Researchers from Northeastern University and the University of Massachusetts say online video apps like YouTube, Netflix and Amazon Prime are being throttled on wireless networks. The ongoing study, which is being conducted through the mobile app Wehe, is tracking which carriers are slowing traffic and on which mobile apps. According to a report from Bloomberg, the Wehe study is “likely is the single largest running study of its kind.”
The Wehe app has been downloaded by some 100,000 consumers. The app measures how fast a particular service, like Netflix, is delivered to end users on mobile devices across different wireless networks and compares those speeds with available network speeds. So far, the app has conducted over 500,000 tests across 2,000 ISPs in 161 countries. In these tests, YouTube was the most throttled mobile app. Netflix, Amazon Prime, and the NBC Sports app were also subject to data speed slowdowns.
Researchers measured “differentiation”—instances in which certain traffic on a network is treated differently than other traffic—across US wireless carriers. According to Bloomberg, most of that activity was throttling. A recent test, for example, found Netflix being delivered at 1.77 Mbps on T-Mobile’s network, while other traffic on the network had speeds of 6.62 Mbps available.
The app detected differentiation 11,100 times on Verizon’s network. The app detected differentiation 8,398 times on AT&T’s network. Differentiation was detected 3,900 times on T-Mobile’s network, and 339 times on Sprint’s network. Because the app measures instances of differentiation, the numbers are partly influenced by how large the user base is. The full study will be released once researchers have collected a full year’s worth of data.
David Choffnes, developer of the Wehe app and a co-author of the study, is working with the French government to use the app to monitor net neutrality adherence in France. Bloomberg reported that Choffnes is also working with Verizon on another as-of-yet-unpublished study on speeds and throttling across wireless carriers’ networks.
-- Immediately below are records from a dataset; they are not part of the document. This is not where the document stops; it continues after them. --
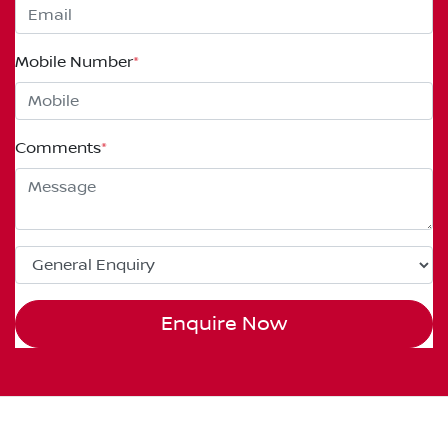
Mobile Number
*
Comments
*
Enquire Now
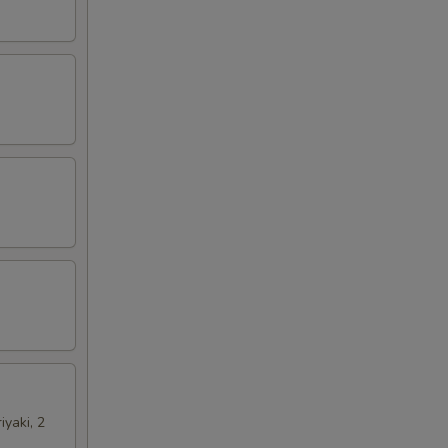
iyaki, 2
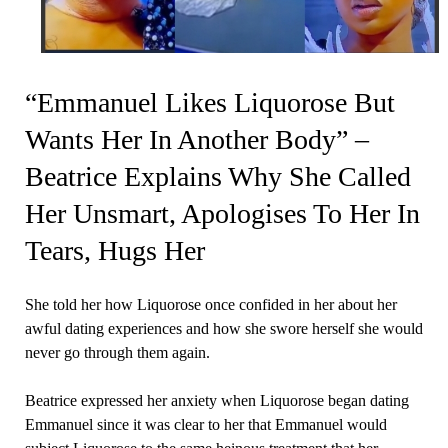
“Emmanuel Likes Liquorose But
Wants Her In Another Body” –
Beatrice Explains Why She Called
Her Unsmart, Apologises To Her In
Tears, Hugs Her
She told her how Liquorose once confided in her about her
awful dating experiences and how she swore herself she would
never go through them again.
Beatrice expressed her anxiety when Liquorose began dating
Emmanuel since it was clear to her that Emmanuel would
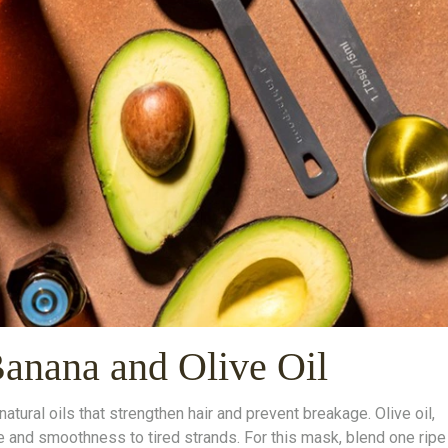
Banana and Olive Oil
ural oils that strengthen hair and prevent breakage. Olive oil,
ne and smoothness to tired strands. For this mask, blend one ripe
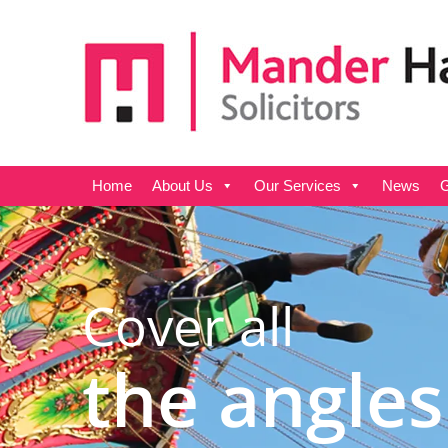
Home
About Us
Our Services
News
G
Cover all
the angles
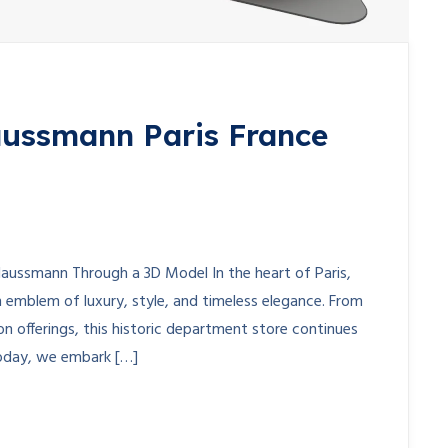
aussmann Paris France
 Haussmann Through a 3D Model In the heart of Paris,
 emblem of luxury, style, and timeless elegance. From
on offerings, this historic department store continues
Today, we embark […]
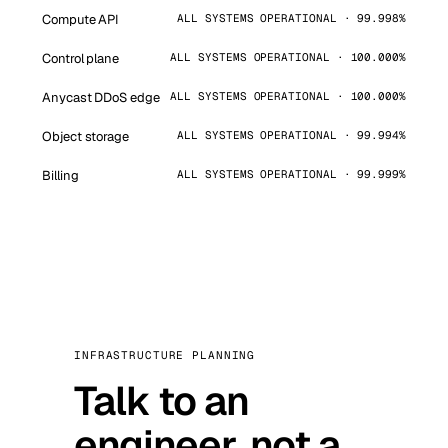
Compute API
ALL SYSTEMS OPERATIONAL · 99.998%
Control plane
ALL SYSTEMS OPERATIONAL · 100.000%
Anycast DDoS edge
ALL SYSTEMS OPERATIONAL · 100.000%
Object storage
ALL SYSTEMS OPERATIONAL · 99.994%
Billing
ALL SYSTEMS OPERATIONAL · 99.999%
INFRASTRUCTURE PLANNING
Talk to an
engineer, not a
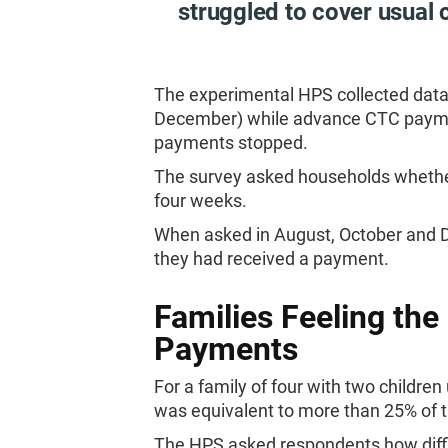
struggled to cover usual 
The experimental HPS collected data
December) while advance CTC payment
payments stopped.
The survey asked households whether
four weeks.
When asked in August, October and D
they had received a payment.
Families Feeling the
Payments
For a family of four with two child
was equivalent to more than 25% of
The HPS asked respondents how diffi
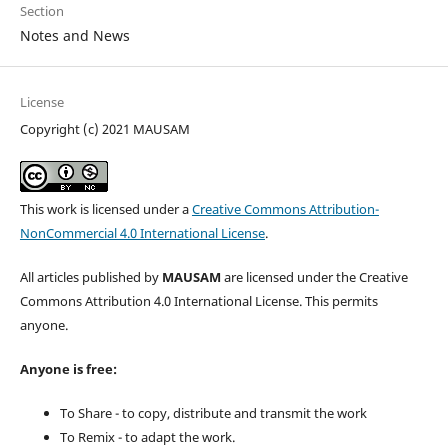
Section
Notes and News
License
Copyright (c) 2021 MAUSAM
This work is licensed under a
Creative Commons Attribution-
NonCommercial 4.0 International License
.
All articles published by
MAUSAM
are licensed under the Creative
Commons Attribution 4.0 International License. This permits
anyone.
Anyone is free:
To Share - to copy, distribute and transmit the work
To Remix - to adapt the work.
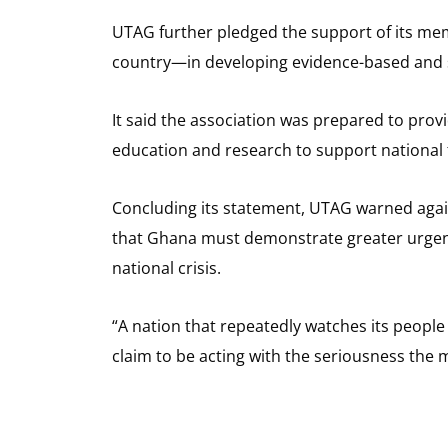
UTAG further pledged the support of its me
country—in developing evidence-based and su
It said the association was prepared to provi
education and research to support national
Concluding its statement, UTAG warned agains
that Ghana must demonstrate greater urgency
national crisis.
“A nation that repeatedly watches its people
claim to be acting with the seriousness the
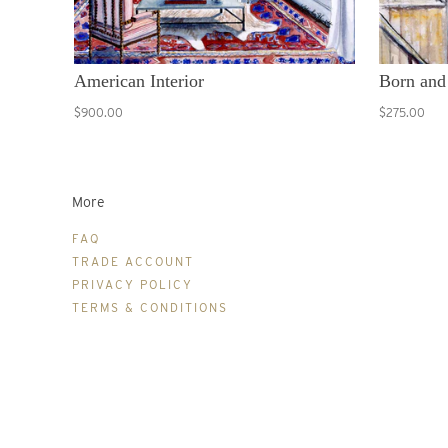
American Interior
Born and
$900.00
$275.00
More
FAQ
TRADE ACCOUNT
PRIVACY POLICY
TERMS & CONDITIONS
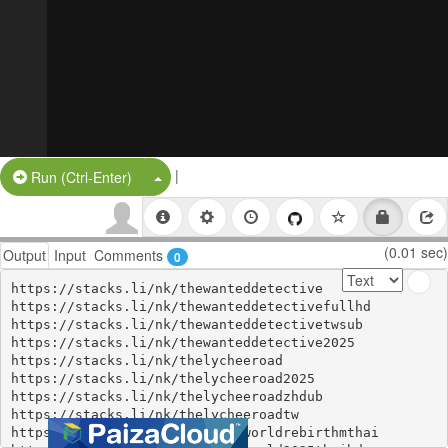
|
Split Button!
Run (Ctrl-Enter)
(0.01 sec)
Output
Input
Comments
0
https://stacks.li/nk/thewanteddetective

https://stacks.li/nk/thewanteddetectivefullhd

https://stacks.li/nk/thewanteddetectivetwsub

https://stacks.li/nk/thewanteddetective2025

https://stacks.li/nk/thelycheeroad

https://stacks.li/nk/thelycheeroad2025

https://stacks.li/nk/thelycheeroadzhdub

https://stacks.li/nk/thelycheeroadtw

https://stacks.li/nk/jurassicworldrebirthmthai
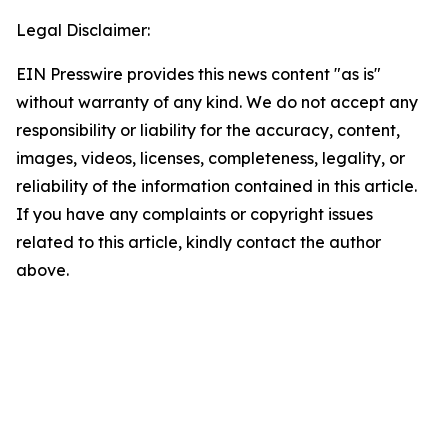
Legal Disclaimer:
EIN Presswire provides this news content "as is"
without warranty of any kind. We do not accept any
responsibility or liability for the accuracy, content,
images, videos, licenses, completeness, legality, or
reliability of the information contained in this article.
If you have any complaints or copyright issues
related to this article, kindly contact the author
above.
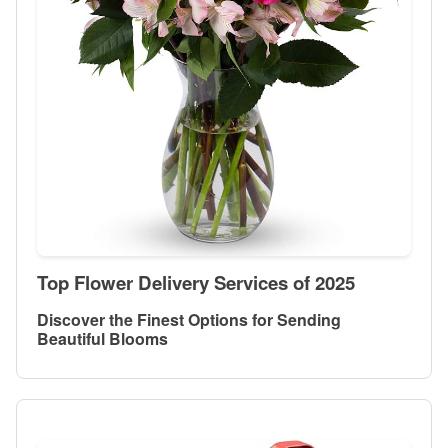
Top Flower Delivery Services of 2025
Discover the Finest Options for Sending
Beautiful Blooms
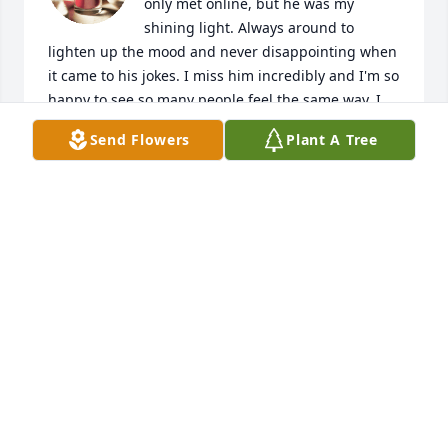
only met online, but he was my 
shining light. Always around to 
lighten up the mood and never disappointing when 
it came to his jokes. I miss him incredibly and I'm so 
happy to see so many people feel the same way. I 
hope to finally meet you one day Jeffrey.

Send Flowers
Plant A Tree
My condolences to his family, I hope you can 
recover.
ALAN "OMEGA" JOÃO
Feb 14, 2024
Our prayers to family. Jeffrey was a dear sweet 
young adult at Clearlake Baptist Church in Cocoa. I 
was blessed to be able to have Jeffrey in my Sunday 
School class for several years.Many sweet 
memories. He loved to joke, had a great sence of 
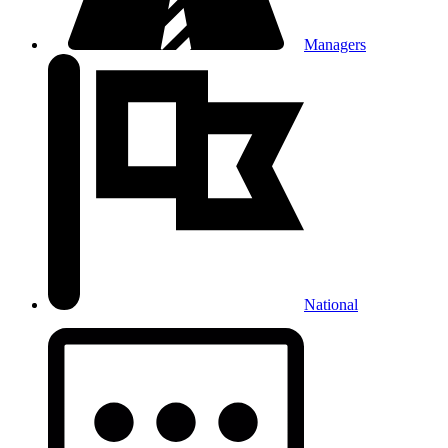
Managers
National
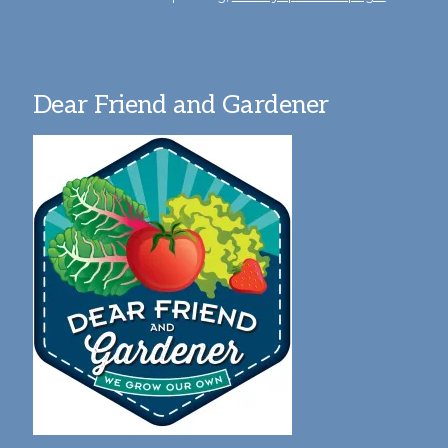
Dear Friend and Gardener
Wireless carriers say they use throttling to manage network congestion. High-quality videos from the most popular online video apps like YouTube can become onerous during peak traffic times, when the multitudes of mobile users are all trying to access the network at once. But some carriers have found themselves in hot water for degraded speeds for certain types of traffic on wireless networks. Verizon, for example, recently apologized for throttling speeds for firefighters in the midst of battling a California wildfire. And AT&T recently wrapped up a lawsuit with the FTC over alleged throttling of speeds for customers on its older unlimited data plans.
"We are committed to an open internet. We don't block websites. We don't censor online content. And we don't throttle, discriminate, or degrade network performance based on content," AT&T said in a Sept. 5 statement provided to FierceWireless. "We offer customers choice, including speeds and features to manage their data. This app fails to account for a user’s choice of settings or plan that may affect speeds. We’ve previously been in contact with the app developers to discuss how they can improve their app's performance."
Article updated Sept. 5 with statement from AT&T.